Gilman argues the transportation of migrants to immigration authorities is a new level of state involvement in immigration enforcement, noting, “The fact that they straight up don’t take them across the border doesn’t take away the immigration enforcement nature of it.”
To stop the practice, Gilman added, the federal government would have to sue, and many, Gilman said, are surprised that the current administration has not already done so, given the unprecedented state involvement in immigration enforcement.
Gilman explained that the lack of a lawsuit may be because the order only calls for state officers to hand migrants to federal immigration authorities at the border, rather than “100 percent state unilateral action.”
Immigration rights advocates have also noted that the order could be Abbott strategically instigating a lawsuit with the goal of overturning the U.S. Supreme Court’s decision in a 2012 Arizona immigration law to increase state involvement in immigration enforcement.
Texas has had some initial success in lawsuits against the current administration that have led to the reinstatement of two of the most consequential immigration policies from Trump’s presidency—Title 42, which closes the border to most people, and Migrant Protection Protocols, which denies asylum-seekers entry while their cases are processed in U.S. courts.
Deferred Action for Childhood Arrivals, which allows younger, undocumented immigrants to get renewable work permits, has also been ruled illegal by a federal judge in another lawsuit by Texas. All three of these cases are currently ongoing in federal courts.
In his order, Abbott wrote that, in the ruling of a case in Arizona, the Supreme Court was unclear “whether reasonable suspicion of illegal entry or another immigration crime would be a legitimate basis prolonging a detention, or whether this too would be preempted by federal law.”
Rechlin-Melnick believes Abbott was looking for a loophole in the Arizona case, commenting, “Gov.
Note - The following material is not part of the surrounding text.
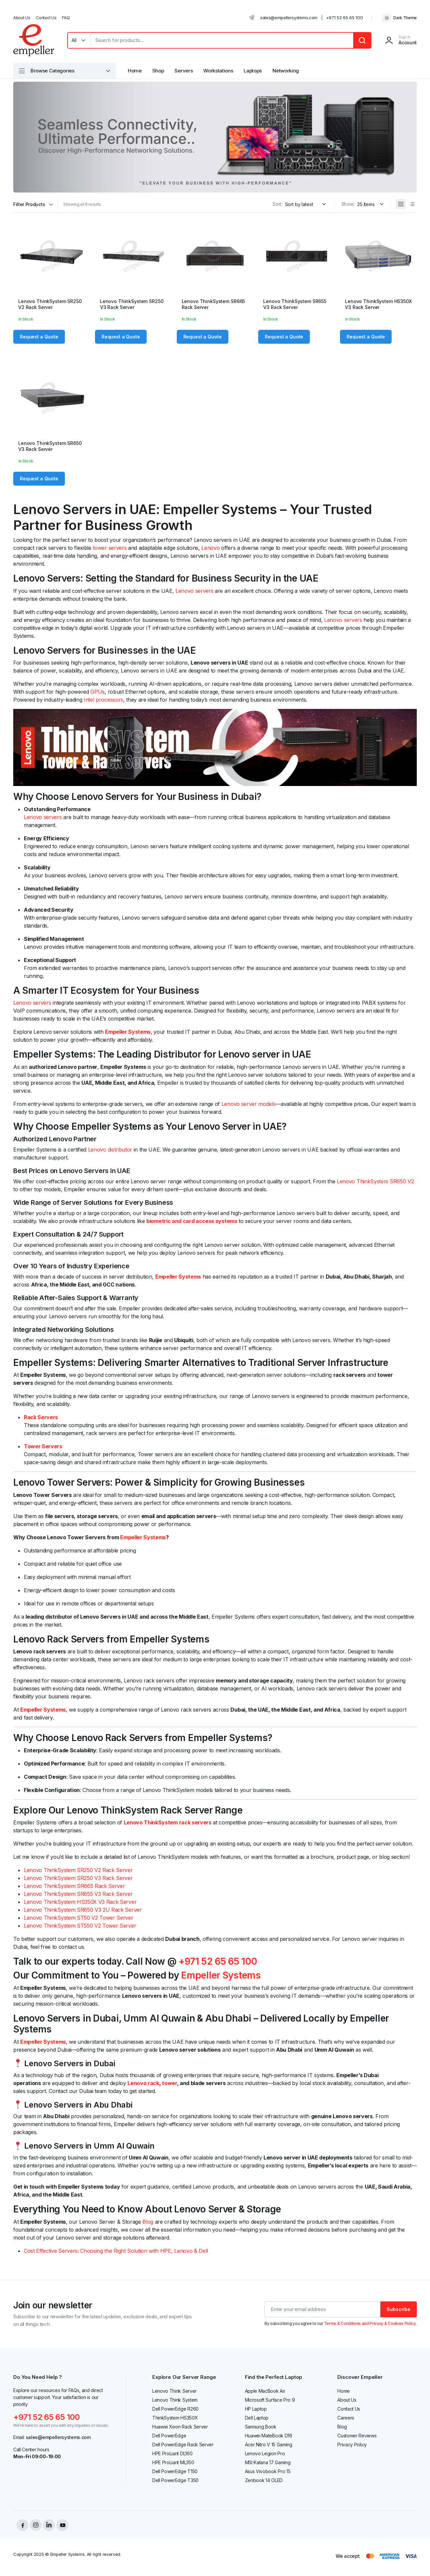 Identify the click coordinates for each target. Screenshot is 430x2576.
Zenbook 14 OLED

Abbott says he thinks it’s an open question about whether or not state agents can enforce unlawful entry.”
Many of the restrictions from the Arizona case would be lifted if states can be involved in the enforcement of federal criminal immigration laws, said Rechlin Melnick, who believes Abbott is looking for a “test case” to push the limits on the issue.
While Abbott did not answer questions about whether he wanted the case revisited, other Texas officials have been vocal about wanting the decision reconsidered.
In 2012, the Supreme Court decided local police could not make arrests solely because of someone’s immigration status.
Brent Webster, Texas Assistant Attorney General, said earlier this year that although his office abides by the ruling, it does not agree with it, maintaining, “We welcome laws that might allow us to have a new case that we could go up on to redress this issue because the makeup of the Supreme Court has changed,” Webster said.
Abbott, nonetheless, has circumvented the ruling by ordering state authorities to arrest migrants on state trespassing charges whenever possible, critics claim.
“It’s pretty clear it’s not an open question,” Reichlin-Melnick said, adding the Supreme Court has repeatedly ruled that immigration enforcement is the duty of the federal government and that local and state enforcement cannot enforce immigration law without federal permission.
He reiterated that Abbott is looking for a loophole, adding that “it’s not a particularly strong loophole.”
The ACLU and the ACLU of Texas are calling on U.S. Border Patrol to stop collaborating with the state policy, urging DHS to investigate the reports and take action to ensure Texas state police do not enforce the orders made by Gov. Abbott.